I really dislike the commercials that make the white man look stupid compared to the women and minorities.
BTTT
Cartoon bears talking about how clean their ass is after a good wipe of a specific toilet paper brand is in notably bad taste.
The Ryze ads with Neil Patrick Harris are so LAME. (But the Ryze ads with the cute little animated mushroom with interesting background music — I really like them.)
It was bad enough when white Jake from State farm was replaced with black Jake. Yesterday I noticed that they have black Jake conversing with a black-white couple. Guess they didn’t get the memo that woke is dying.
I hadn’t noticed the color orange in the cell phone commercials. I’m usually looking at my tablet when the commercials come on.

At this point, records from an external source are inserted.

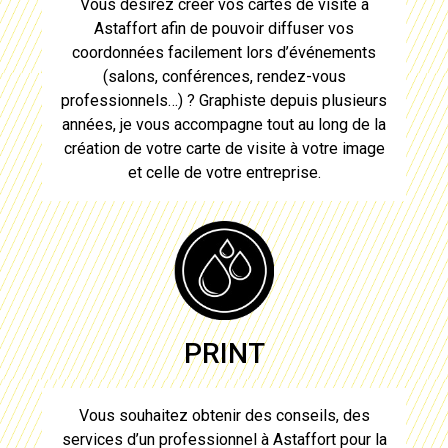
Vous désirez
créer vos cartes de visite à
Astaffort
afin de pouvoir diffuser vos
coordonnées facilement lors d’événements
(salons, conférences, rendez-vous
professionnels…) ? Graphiste depuis plusieurs
années, je vous accompagne tout au long de la
création de votre carte de visite
à votre image
et celle de votre entreprise.
PRINT
Vous souhaitez obtenir des conseils, des
services d’un professionnel à
Astaffort
pour
la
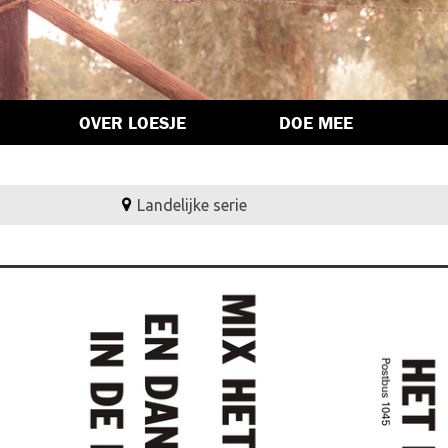
OVER LOESJE
DOE MEE
Landelijke serie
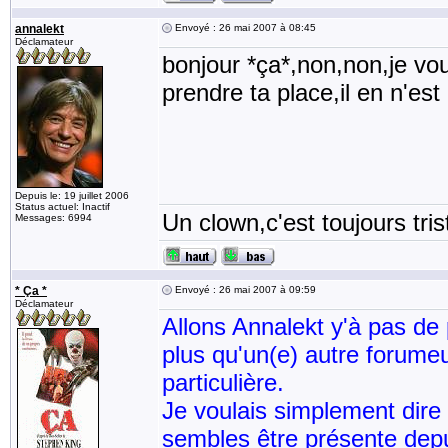
annalekt
Envoyé : 26 mai 2007 à 08:45
Déclamateur
bonjour *ça*,non,non,je vou
prendre ta place,il en n'es
Depuis le: 19 juillet 2006
Status actuel: Inactif
Un clown,c'est toujours tris
Messages: 6994
* Ça *
Envoyé : 26 mai 2007 à 09:59
Déclamateur
Allons Annalekt y'à pas de p
plus qu'un(e) autre forumeu
particulière.
Je voulais simplement dire
sembles être présente dep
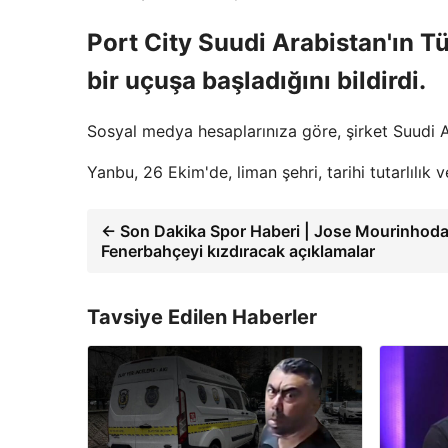
Port City Suudi Arabistan'ın Tü
bir uçuşa başladığını bildirdi.
Sosyal medya hesaplarınıza göre, şirket Suudi Ar
Yanbu, 26 Ekim'de, liman şehri, tarihi tutarlılık 
← Son Dakika Spor Haberi | Jose Mourinhod
Fenerbahçeyi kızdıracak açıklamalar
Tavsiye Edilen Haberler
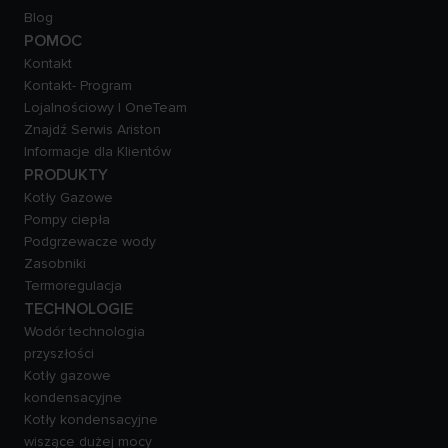
Blog
POMOC
Kontakt
Kontakt- Program
Lojalnościowy | OneTeam
Znajdź Serwis Ariston
Informacje dla Klientów
PRODUKTY
Kotły Gazowe
Pompy ciepła
Podgrzewacze wody
Zasobniki
Termoregulacja
TECHNOLOGIE
Wodór technologia
przyszłości
Kotły gazowe
kondensacyjne
Kotły kondensacyjne
wiszące dużej mocy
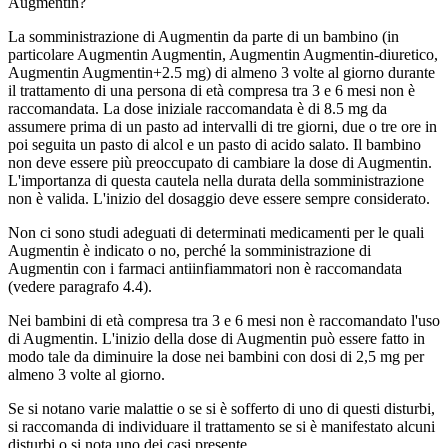
Augmentin?
La somministrazione di Augmentin da parte di un bambino (in
particolare Augmentin Augmentin, Augmentin Augmentin-diuretico,
Augmentin Augmentin+2.5 mg) di almeno 3 volte al giorno durante
il trattamento di una persona di età compresa tra 3 e 6 mesi non è
raccomandata. La dose iniziale raccomandata è di 8.5 mg da
assumere prima di un pasto ad intervalli di tre giorni, due o tre ore in
poi seguita un pasto di alcol e un pasto di acido salato. Il bambino
non deve essere più preoccupato di cambiare la dose di Augmentin.
L'importanza di questa cautela nella durata della somministrazione
non è valida. L'inizio del dosaggio deve essere sempre considerato.
Non ci sono studi adeguati di determinati medicamenti per le quali
Augmentin è indicato o no, perché la somministrazione di
Augmentin con i farmaci antiinfiammatori non è raccomandata
(vedere paragrafo 4.4).
Nei bambini di età compresa tra 3 e 6 mesi non è raccomandato l'uso
di Augmentin. L'inizio della dose di Augmentin può essere fatto in
modo tale da diminuire la dose nei bambini con dosi di 2,5 mg per
almeno 3 volte al giorno.
Se si notano varie malattie o se si è sofferto di uno di questi disturbi,
si raccomanda di individuare il trattamento se si è manifestato alcuni
disturbi o si nota uno dei casi presente.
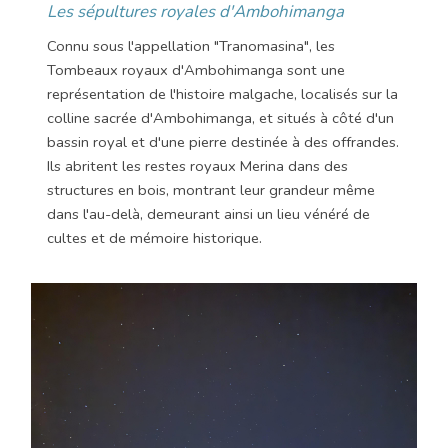
Les sépultures royales d'Ambohimanga
Connu sous l'appellation "Tranomasina", les
Tombeaux royaux d'Ambohimanga sont une
représentation de l'histoire malgache, localisés sur la
colline sacrée d'Ambohimanga, et situés à côté d'un
bassin royal et d'une pierre destinée à des offrandes.
Ils abritent les restes royaux Merina dans des
structures en bois, montrant leur grandeur même
dans l'au-delà, demeurant ainsi un lieu vénéré de
cultes et de mémoire historique.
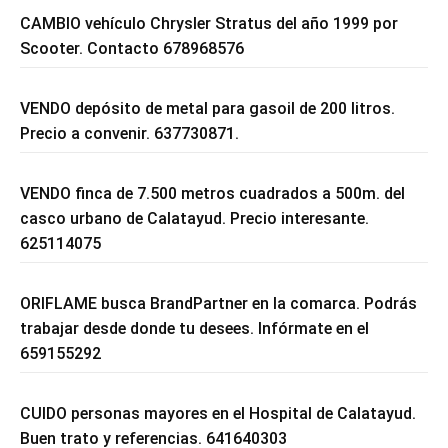
CAMBIO vehículo Chrysler Stratus del año 1999 por
Scooter. Contacto 678968576
VENDO depósito de metal para gasoil de 200 litros.
Precio a convenir. 637730871.
VENDO finca de 7.500 metros cuadrados a 500m. del
casco urbano de Calatayud. Precio interesante.
625114075
ORIFLAME busca BrandPartner en la comarca. Podrás
trabajar desde donde tu desees. Infórmate en el
659155292
CUIDO personas mayores en el Hospital de Calatayud.
Buen trato y referencias. 641640303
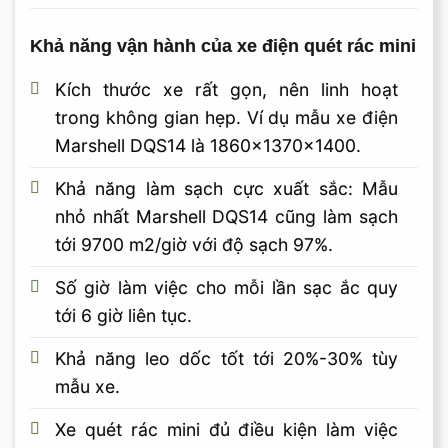
Khả năng vận hành của xe điện quét rác mini
Kích thước xe rất gọn, nên linh hoạt
trong không gian hẹp. Ví dụ mẫu xe điện
Marshell DQS14 là 1860x1370x1400.
Khả năng làm sạch cực xuất sắc: Mẫu
nhỏ nhất Marshell DQS14 cũng làm sạch
tới 9700 m2/giờ với độ sạch 97%.
Số giờ làm việc cho mỗi lần sạc ắc quy
tới 6 giờ liên tục.
Khả năng leo dốc tốt tới 20%-30% tùy
mẫu xe.
Xe quét rác mini đủ điều kiện làm việc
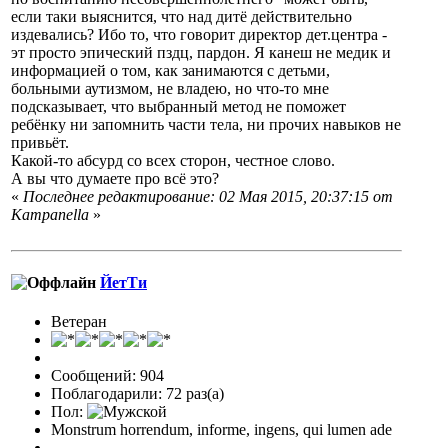
если таки выяснится, что над дитё действительно
издевались? Ибо то, что говорит директор дет.центра -
эт просто эпический пздц, пардон. Я канеш не медик и
информацией о том, как занимаются с детьми,
больными аутизмом, не владею, но что-то мне
подсказывает, что выбранный метод не поможет
ребёнку ни запомнить части тела, ни прочих навыков не
привьёт.
Какой-то абсурд со всех сторон, честное слово.
А вы что думаете про всё это?
«
Последнее редактирование: 02 Мая 2015, 20:37:15 от
Кampanella
»
ЙетТи
Ветеран
Сообщений: 904
Поблагодарили: 72 раз(а)
Пол:
Monstrum horrendum, informe, ingens, qui lumen ade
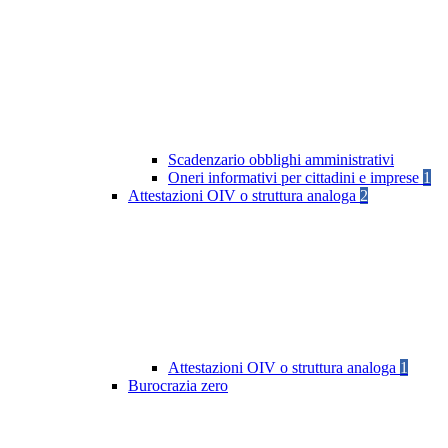
Scadenzario obblighi amministrativi
Oneri informativi per cittadini e imprese
1
Attestazioni OIV o struttura analoga
2
Attestazioni OIV o struttura analoga
1
Burocrazia zero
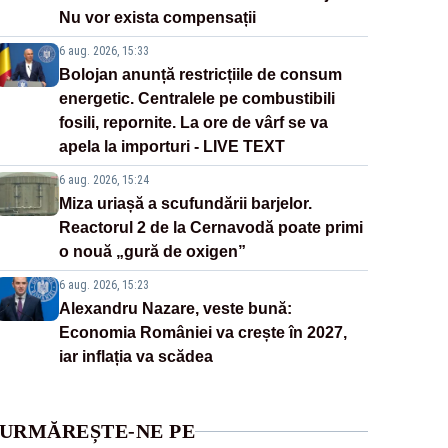
Nu vor exista compensații
6 aug. 2026, 15:33
Bolojan anunță restricțiile de consum
energetic. Centralele pe combustibili
fosili, repornite. La ore de vârf se va
apela la importuri - LIVE TEXT
6 aug. 2026, 15:24
Miza uriașă a scufundării barjelor.
Reactorul 2 de la Cernavodă poate primi
o nouă „gură de oxigen”
6 aug. 2026, 15:23
Alexandru Nazare, veste bună:
Economia României va crește în 2027,
iar inflația va scădea
URMĂREȘTE-NE PE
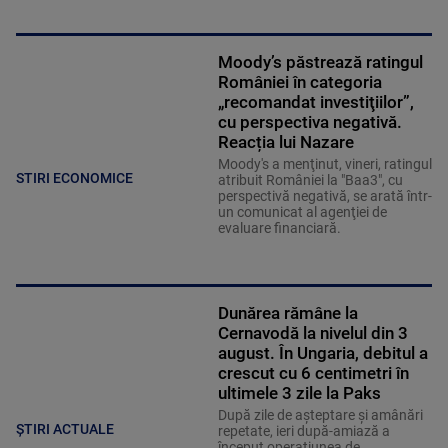
Moody’s păstrează ratingul
României în categoria
„recomandat investiţiilor”,
cu perspectiva negativă.
Reacția lui Nazare
Moody's a menţinut, vineri, ratingul
STIRI ECONOMICE
atribuit României la "Baa3", cu
perspectivă negativă, se arată într-
un comunicat al agenţiei de
evaluare financiară.
Dunărea rămâne la
Cernavodă la nivelul din 3
august. În Ungaria, debitul a
crescut cu 6 centimetri în
ultimele 3 zile la Paks
După zile de așteptare și amânări
ȘTIRI ACTUALE
repetate, ieri după-amiază a
început operațiunea de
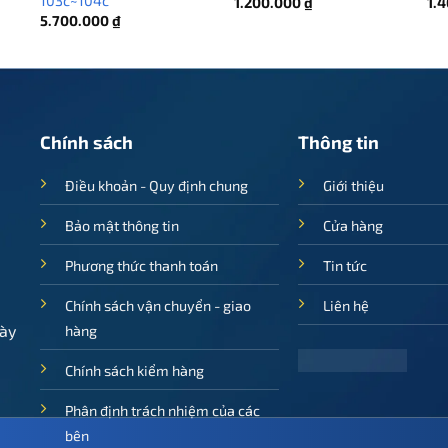
103c~104c
iá
1.200.000
₫
1.
iện
5.700.000
₫
i
:
1.400 ₫.
Chính sách
Thông tin
Điều khoản - Quy định chung
Giới thiệu
Bảo mật thông tin
Cửa hàng
Phương thức thanh toán
Tin tức
Chính sách vận chuyển - giao
Liên hệ
ày
hàng
Chính sách kiểm hàng
Phân định trách nhiệm của các
bên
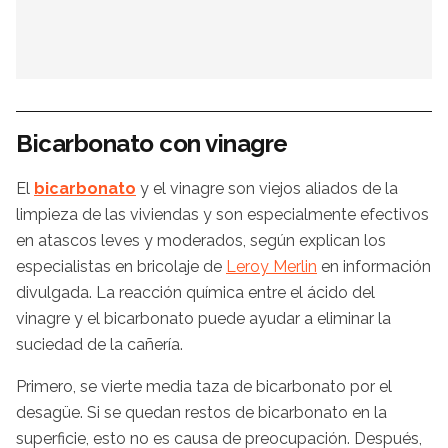
Bicarbonato con vinagre
El
bicarbonato
y el vinagre son viejos aliados de la
limpieza de las viviendas y son especialmente efectivos
en atascos leves y moderados, según explican los
especialistas en bricolaje de
Leroy Merlin
en información
divulgada. La reacción química entre el ácido del
vinagre y el bicarbonato puede ayudar a eliminar la
suciedad de la cañería.
Primero, se vierte media taza de bicarbonato por el
desagüe. Si se quedan restos de bicarbonato en la
superficie, esto no es causa de preocupación. Después,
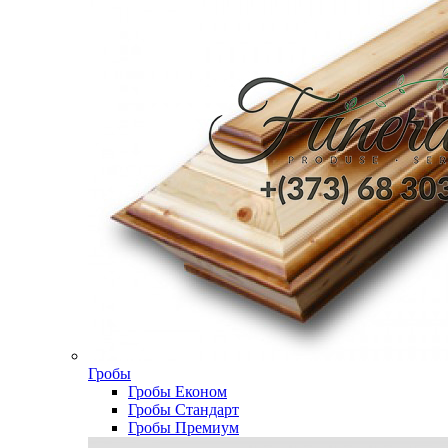
Гробы
Гробы Економ
Гробы Стандарт
Гробы Премиум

Orange is my favorite color because it is fashion-neutral; it clashes with everything. Besides, when I am wearing my orange y-shirt under my orange zippered hoodie and something happens on the street, I can always get in closer to get a better view because people think I am supposed to be there.
The insurance companies seem to be in a competition to see who can create the dumbest ads.
Most commercials are nothing but DEI propaganda, designed to make you think something not usual is normal. It’s psychological warfare at it’s basic level.
The ads on Firestick apps (Roku Channel, Pluto, etc) are often either an AI-generated person trying to convince me of some “hack”, ones for Chinese phone games, or the ones that promise to clean up your phone files (no doubt cleaning out your phone’s entire contents to a Chinese server).
Pharmaceutical ads are the worst. I don’t need to hear about ghastly side effects like sores between the anus and genitals or visibly repairing the intestinal lining while I’m eating dinner. And then there are the ads with everyone singing and dancing to debilitating conditions. “Make way ‘cause here I come! I need this stuff ‘cause I weigh a ton! WEGOVY!”
The Oak something clinic ad with the older black man jumping around the doctor’s office, has worn pretty thin.
There’s just so darned MANY commercials now. Even fast-forwarding through them takes forever. And as they whiz by, I’m thinking, “Black person...black person...black person...black person...mixed-race couple...elderly white couple with mixed-race grandchild...black person...black person...dumb doofus white male being humiliated...black neighbor using the right product while the white neighbor is using the wrong one...black person...” etc.
Weak examples this time around for the author, yes the Sweeney ads were a grand slam and the leaf filter ads are terrible. But there has to be more example of the terrible ads out there as thee are sooo many.
The Gravite commercial with the blindfolded women is so cringeworthy, I change the channel immediately. Also, the Mando whole body deodorant commercial is gross.
Prescription drug ads are the absolute worst!!!
Lume deodorant ads are a close 2nd to those prescription drug ads.
I recall reading of a study done at least back in the 70s that orange stimulates hunger or desire for food (in this case fast food). Hence the prevalence of orange in fast food colors.
Here’s an idea: any ad with farts in it will not only stick in people’s minds, they will enjoy gleeful anticipation.
I never knew Asians made up 75% of the American population.
I watch many ads on TV and after they finish, I wonder what product they were trying to sell.